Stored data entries
--------------------------------

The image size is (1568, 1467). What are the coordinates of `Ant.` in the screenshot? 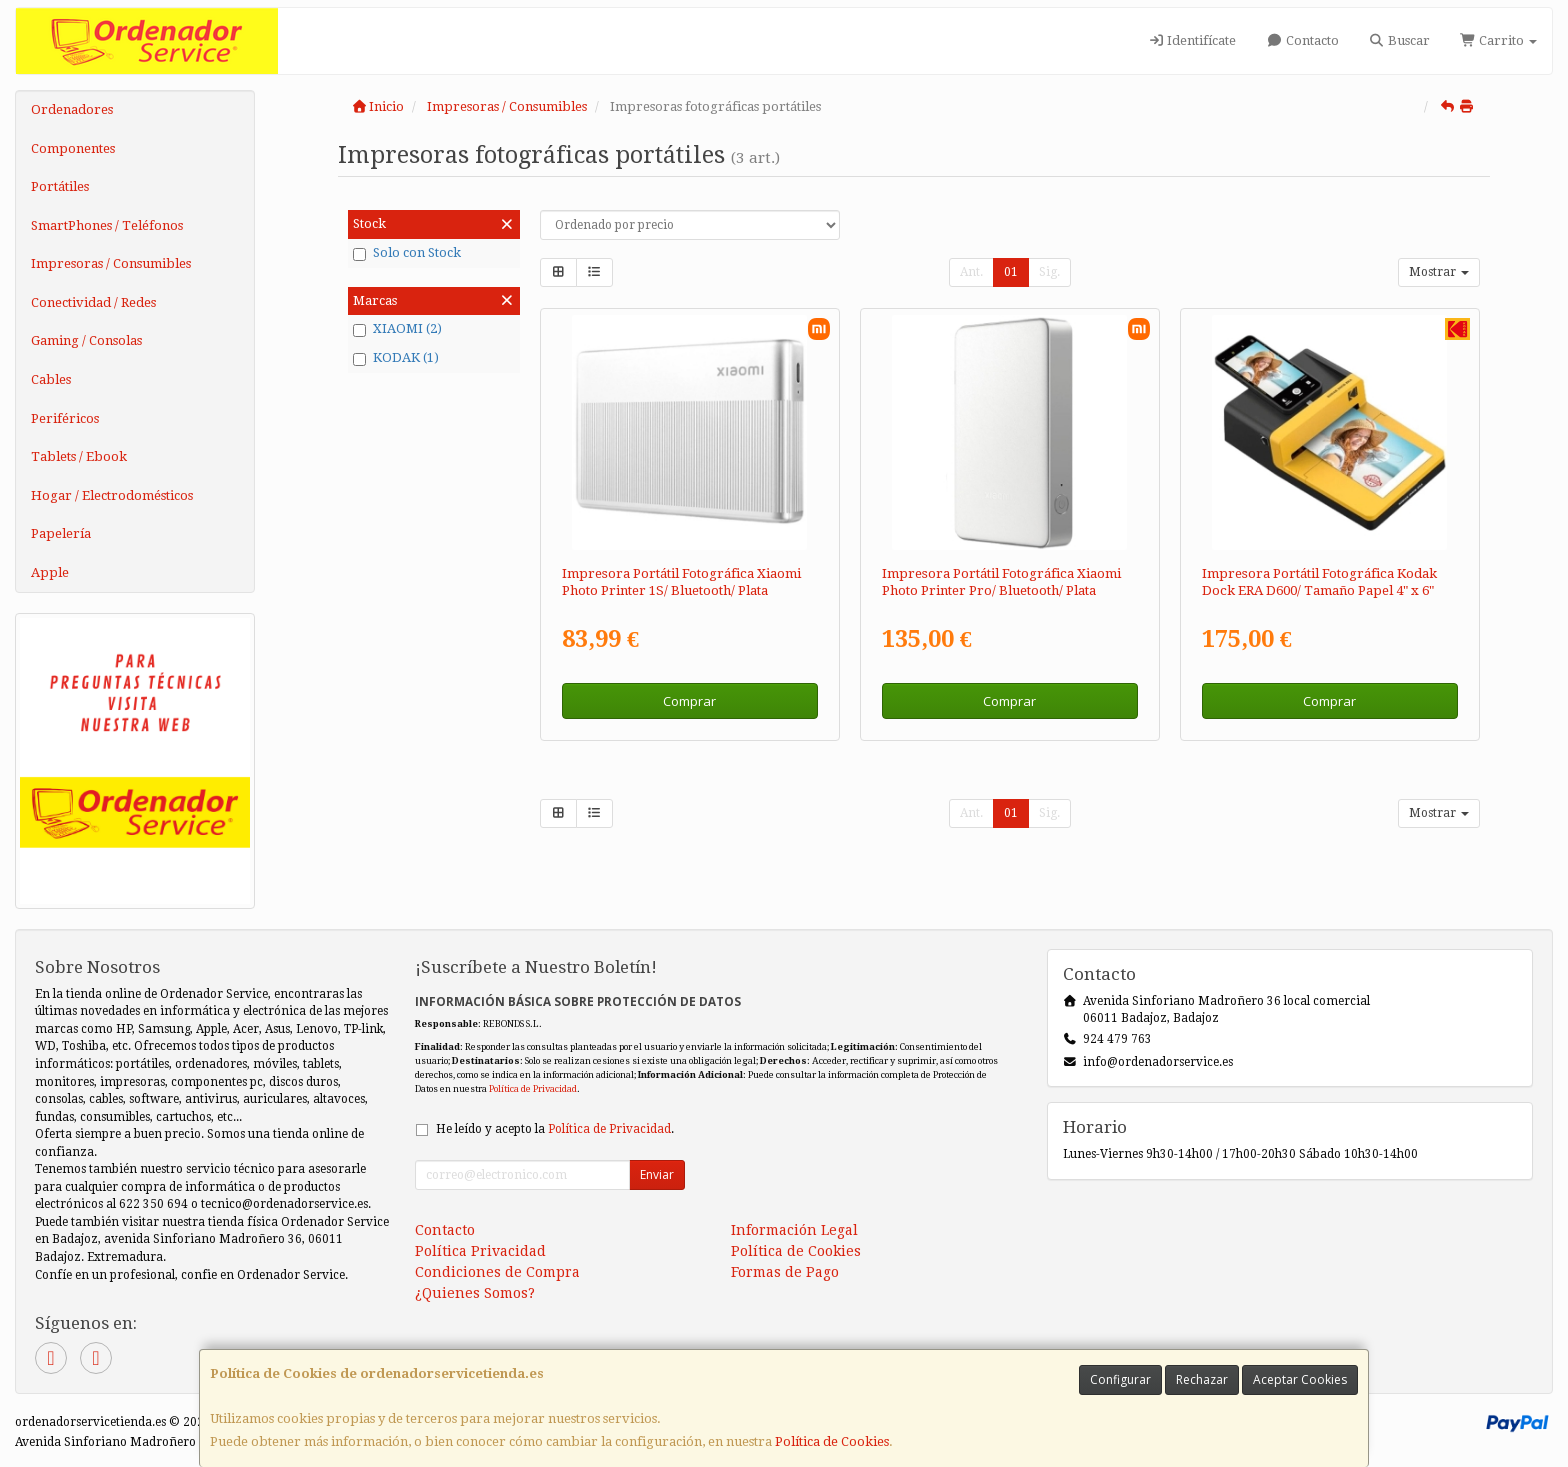 It's located at (971, 272).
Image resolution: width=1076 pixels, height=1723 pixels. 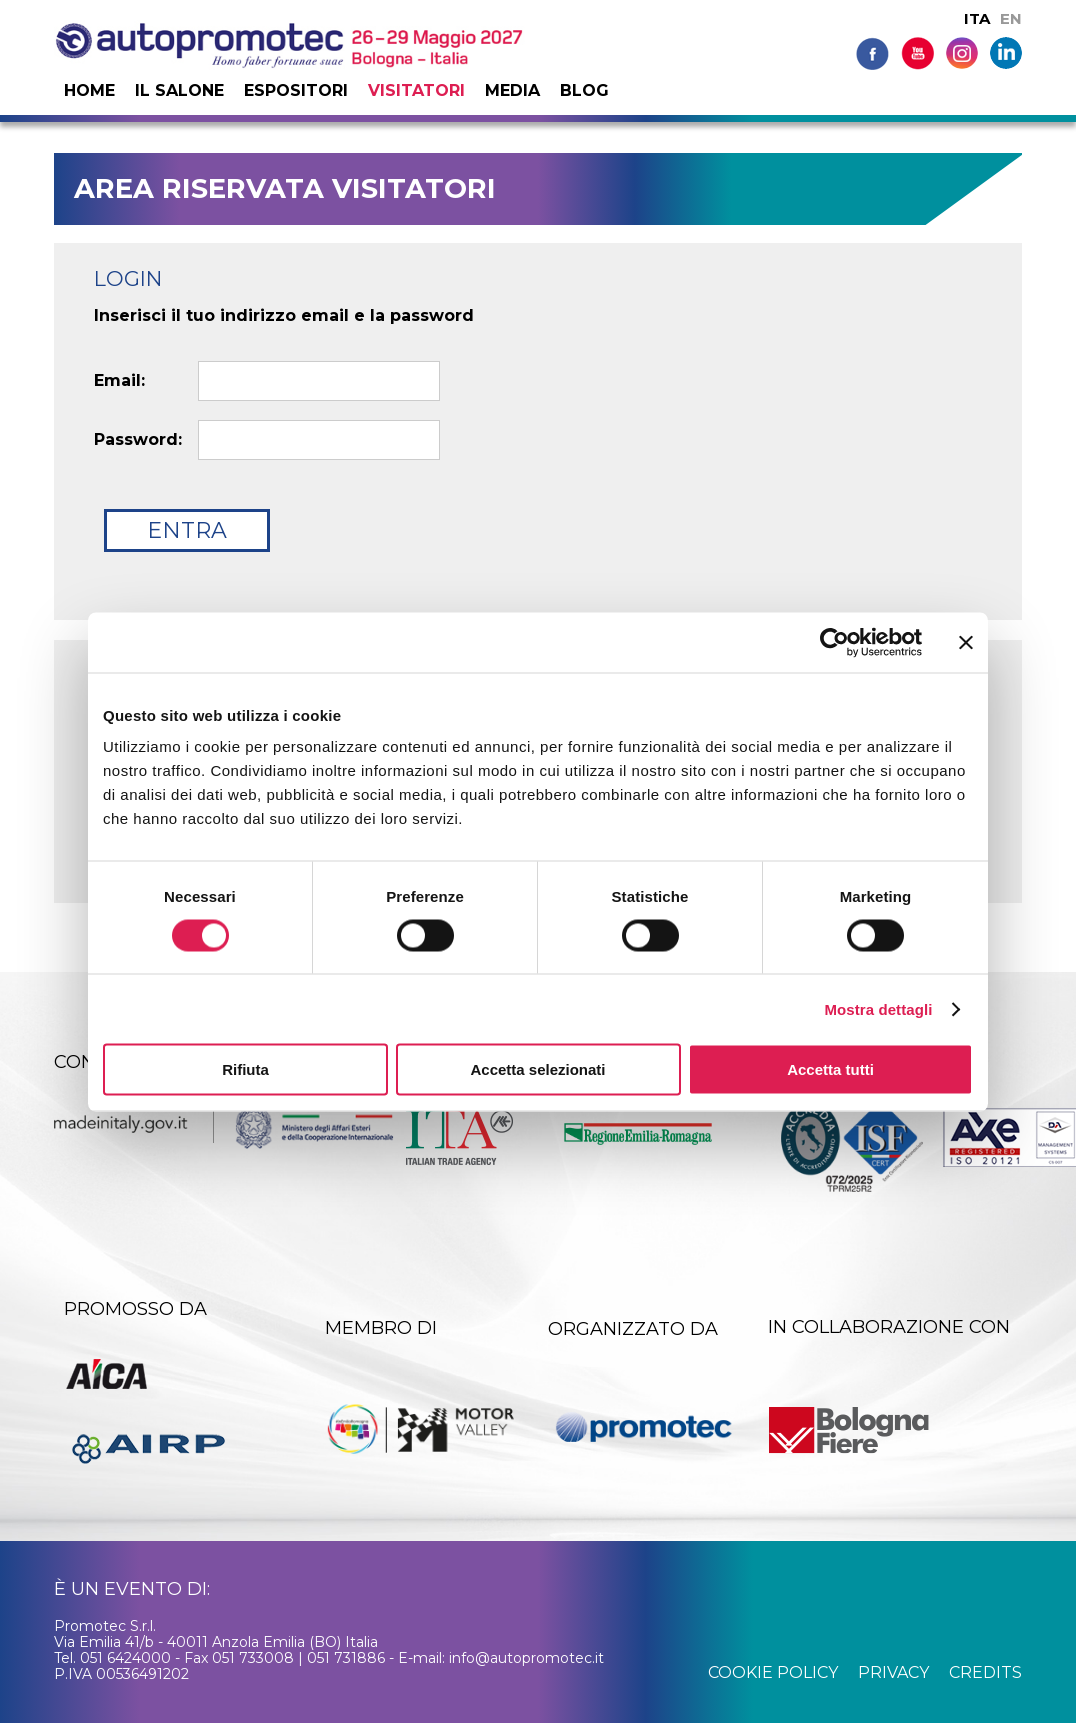 I want to click on EN, so click(x=1011, y=18).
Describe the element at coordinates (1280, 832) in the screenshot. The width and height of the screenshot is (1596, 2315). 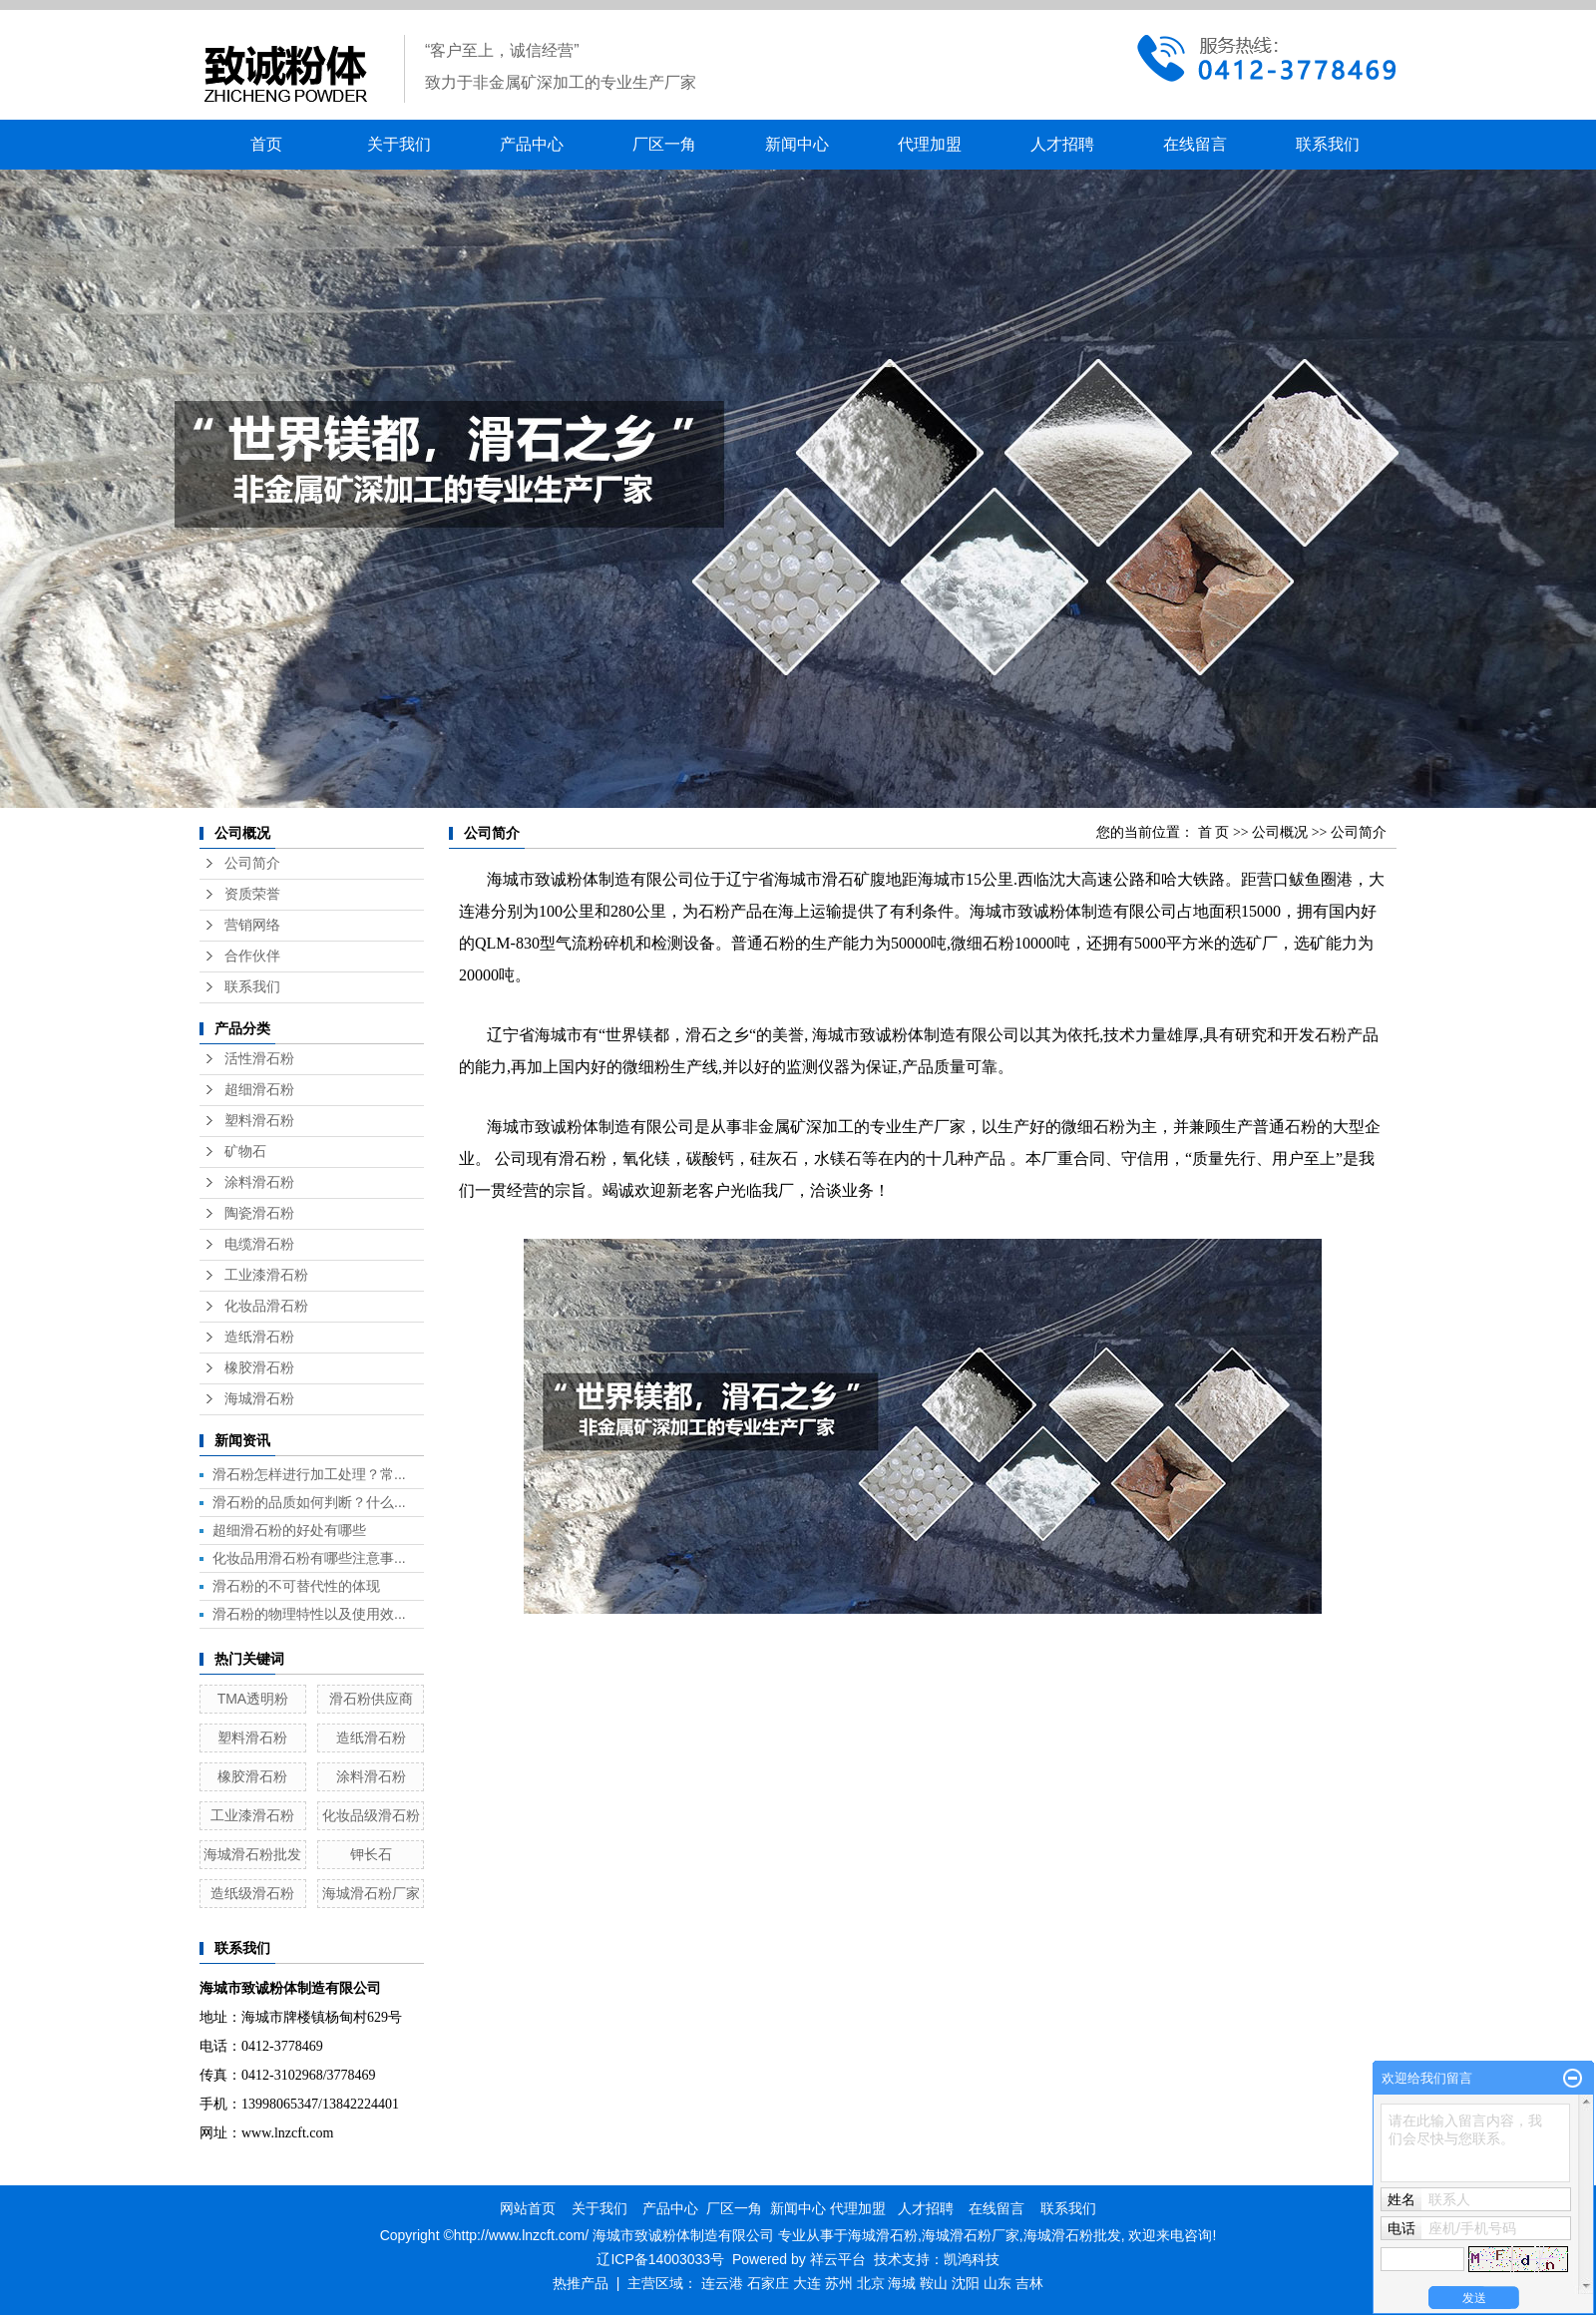
I see `公司概况` at that location.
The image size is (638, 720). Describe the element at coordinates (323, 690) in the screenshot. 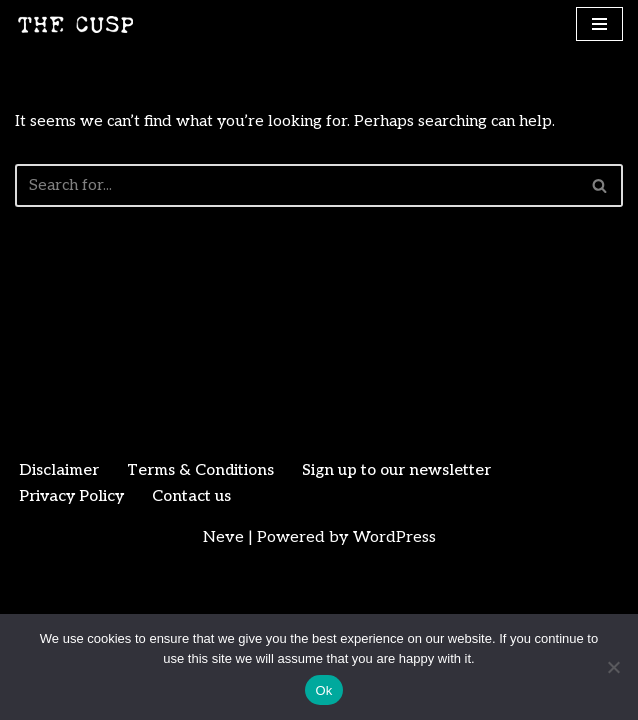

I see `Ok` at that location.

--------------------------------

▸ PROBLEM TO SOLVE: The answer must consist solely of the lines from the one with "Describe the element at coordinates (1280, 832)" through the final line of the data, each reproduced exactly and with pictures omitted.

▸ EXERCISE SOLUTION:
Describe the element at coordinates (1280, 832) in the screenshot. The width and height of the screenshot is (1596, 2315). 
I see `公司概况` at that location.
The image size is (638, 720). Describe the element at coordinates (323, 690) in the screenshot. 

I see `Ok` at that location.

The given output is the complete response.